July 13, 2012
The European Space Agency is emulating the emphasis on collaboration with the private sector adopted by the U.K. Space Agency that was stood up last year.
Britain has long been a second-tier player to ESA relative to its economic strength in Europe. U.K. contributions to ESA programs lag far behind those of France, Germany and Italy. For a time it looked like Britain might fall behind Spain in funding European space.
But a few years ago the British view of the space sector changed.

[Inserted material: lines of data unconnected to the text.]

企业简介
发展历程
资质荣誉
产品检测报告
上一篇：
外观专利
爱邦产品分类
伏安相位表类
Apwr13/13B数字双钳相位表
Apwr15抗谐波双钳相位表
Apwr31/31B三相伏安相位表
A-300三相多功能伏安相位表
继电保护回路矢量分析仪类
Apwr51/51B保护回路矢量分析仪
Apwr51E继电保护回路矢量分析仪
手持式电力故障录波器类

Instead of being seen as a playground for dilettante engineers, space is now viewed as an economic engine in a nation that badly needs one.
Following two years of strategic investment, including a national space technology program funded at £10 million ($15.5 billion) and the creation of the U.K. Space Agency in 2011, London is seeing results.
Since 2010, the U.K.’s space sector and its downstream markets have contributed £9.1 billion to the economy, while the creation of the U.K. Space Agency has allowed more flexibility for spending limited resources — civil space spending accounts for roughly £300 million per year, enabling British companies to better position themselves to win ESA contracts.
“I hope the track record has been established of this government’s commitment to space as one of the crucial high-tech sectors of the future,” says David Willetts, minister for universities and science.
Speaking during the Farnborough air show, Willetts brandished figures from Britain’s space sector, touting 15.6% real growth since 2008-09, with the average annual growth rate over the last two years reaching 7.5%.
Of the sector’s total $14 billion turnover since 2010, however, upstream markets accounted for just $1.4 billion, though downstream sectors reported an average annual growth rate of 8.5% between 2008-09 and 2010-11.
The U.K. government is expected to produce a more thorough accounting of the size and health of Britain’s space economy in September, but Willetts says the numbers show the dynamism of the sector at a time when Britain is struggling for economic growth, and that the nation’s commercial space sector is poised to seize 10% of the global market by 2030.